「妻の経済的自立」を阻もうとする夫の特徴

FPは見た!妻を見下すヒドい男たち

このような方々は、毎月の収入を上手にやりくりして、残った分を老後に回すような感覚の方が多い印象です。積極的に、いつ、いくらの資金が必要になるから、どのような手段でおカネを用意するかといったことは考えません。おカネに詳しい人は誰もいない状態のまま老後の準備期に突入するわけです。

さて、たいていの場合、女性は将来不安を抱えた中で、私に相談にやってくるのですが、その中でも同情せざるをえないケースもいくつかありました。

本当にあったひど~い夫の話

事件簿1:将来が心配な妻と、そんなことどうでもいい夫

将来不安を抱える妻が、今後の生活改善と資産運用を相談。何度も妻の要望を聞き、生活全般の見直しや、加入しすぎていると思われる生命保険の見直し、資金の運用などを提案。妻の気持ちがまとまったところで、夫婦同席で筆者から現状を説明した。

ところが、同席した夫は提案を一蹴。今まで月数万円の生命保険料を払っていたにもかかわらず、いざ見直すとなると、細かい点で文句ばかり。結局、夫婦で改めて今後について検討していただくことにしましたが、その後数年連絡はありません。

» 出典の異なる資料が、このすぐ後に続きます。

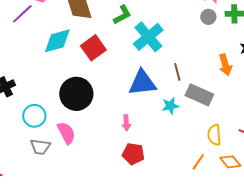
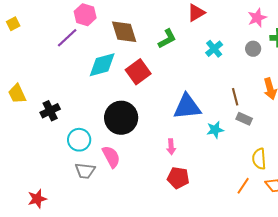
gray circle: (208, 17) -> (253, 49), moved
cyan cross: (148, 37) -> (214, 49), moved, size x0.6
brown line: (177, 72) -> (235, 97), moved
gray rectangle: (199, 95) -> (244, 119), size x0.6

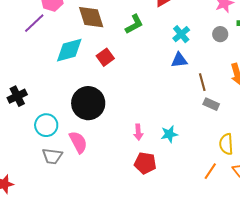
red square: (138, 72) -> (105, 57), size x0.7
blue triangle: (187, 107) -> (179, 60), moved, size x0.6
cyan star: (215, 130) -> (169, 134), moved

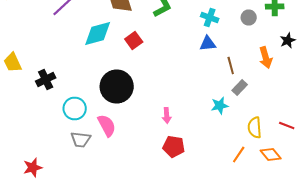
cyan cross: (181, 34) -> (210, 18), turned -30
gray rectangle: (211, 104) -> (240, 88), turned -70
cyan star: (169, 134) -> (220, 106), moved

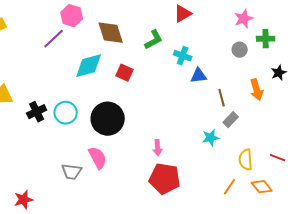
cyan cross: (210, 18) -> (183, 56), moved
red square: (134, 40) -> (125, 73), turned -30
cyan circle: (75, 108) -> (66, 113), moved
red pentagon: (174, 146) -> (165, 179), size x1.4

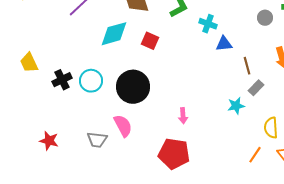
red pentagon: (165, 179) -> (174, 154), moved
red star: (24, 200) -> (49, 141), moved, turned 30

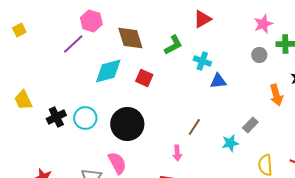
brown line: (247, 66) -> (194, 127), moved, turned 48

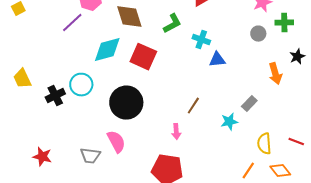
red square: (144, 78) -> (143, 57), size x1.5
cyan circle: (85, 118) -> (81, 85), moved

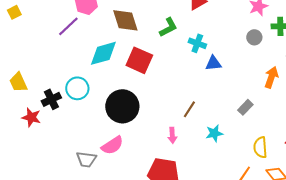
orange arrow: (275, 74) -> (271, 77), turned -145
cyan star: (229, 122) -> (214, 133), moved
pink semicircle: (116, 142) -> (112, 145), turned 85
red star: (42, 157) -> (31, 117), moved

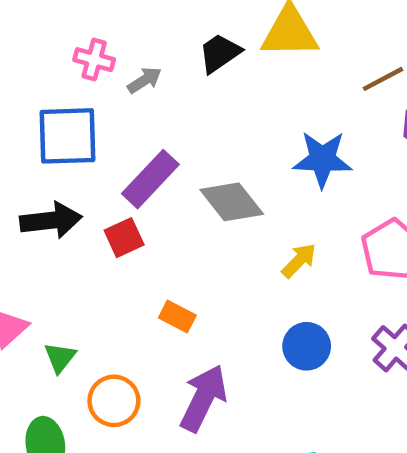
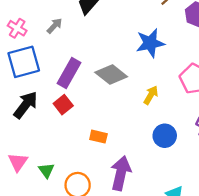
pink cross: (94, 60) -> (17, 28), moved, turned 30
black arrow: (51, 220) -> (26, 105), turned -32

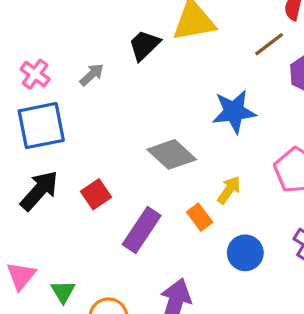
purple rectangle: (69, 73) -> (142, 230), moved
orange rectangle: (98, 137) -> (200, 217), moved, turned 35

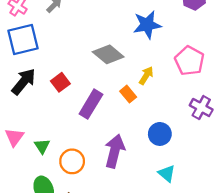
blue circle: (245, 253) -> (160, 134), moved

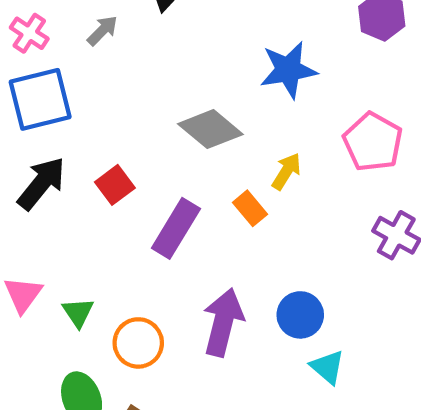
blue circle: (160, 134) -> (300, 315), moved

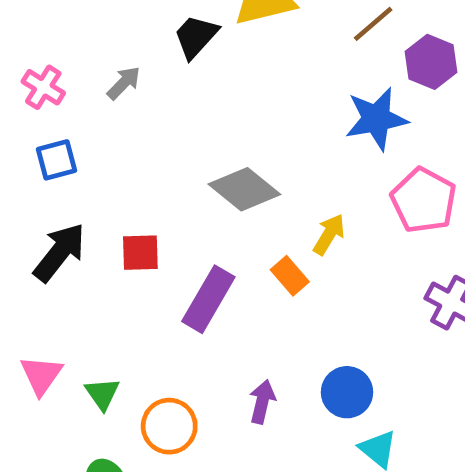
blue star: (288, 70) -> (376, 119), moved
blue square: (40, 99) -> (56, 160), size x0.6
red square: (115, 185) -> (140, 253), turned 36
purple arrow: (223, 322) -> (262, 402), size x0.6

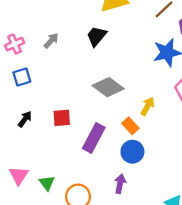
black trapezoid: (196, 36) -> (96, 36), moved
pink cross: (43, 87) -> (15, 44), turned 36
black arrow: (60, 252) -> (25, 119), size x0.6
blue circle: (347, 392) -> (132, 152), moved

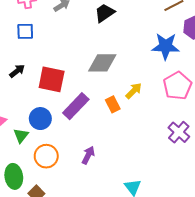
gray diamond: (108, 87) -> (102, 63), turned -52
red square: (62, 118) -> (52, 79), size x1.5
blue circle: (132, 152) -> (40, 119), moved

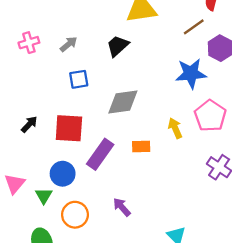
blue square: (25, 31) -> (79, 79), moved
yellow arrow: (134, 91) -> (175, 128), moved, turned -60
orange rectangle: (113, 104) -> (141, 147), turned -56
purple arrow: (88, 155) -> (122, 207), turned -60

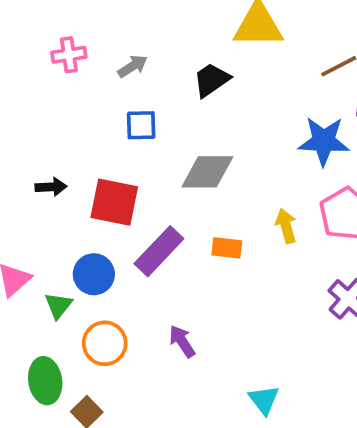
black arrow: (29, 124) -> (51, 187), turned 36

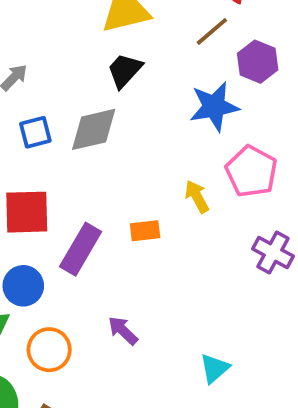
black trapezoid: (212, 80) -> (125, 70), moved
gray diamond: (207, 172) -> (94, 129), moved
cyan triangle: (264, 400) -> (215, 368), turned 40

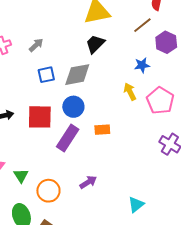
blue star: (214, 107) -> (142, 65), size x0.6
yellow arrow: (197, 196) -> (130, 92), moved
blue circle: (23, 286) -> (73, 107), moved
purple arrow: (123, 331) -> (88, 182), turned 102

妻の夫を見る目つきが「信じられない!」というような感じで筆者には伝わってきました。総論賛成、各論反対。このようなご家庭はとても多いです。すでに相談しても話を聞いてくれるような関係ではないから、外部の専門家に相談に来ているのに、自分の考えだけを話し続ける夫。相談に来た妻の苦労は何だったのだろうと悲しくなります。

事件簿2:妻は無料の労働力にすぎないと考える夫

住宅ローンの見直し相談から、家計全体を見直そうという話になった夫婦。夫からの問い合わせでは、夫婦で話を聞きたいということでした。私が話したことを逐一メモするのは妻で、夫は質問するだけ。秘書だとでも思っているのでしょうか。妻が発言しようとしても「いいから、メモして」と、さえぎってしまいます。夫は自分に自信があるようで、質問の仕方から話し方まですべてが上から目線でした。

夫はしきりに注文住宅の自慢をしていましたが、妻は不満そう。こちらはどうやら、夫が独断でどんどんいろいろなことを決めてしまう「没コミュニケーション家庭」だったようです。このような場合、夫に何を言っても無駄なので粛々と相談を進めるしかありません。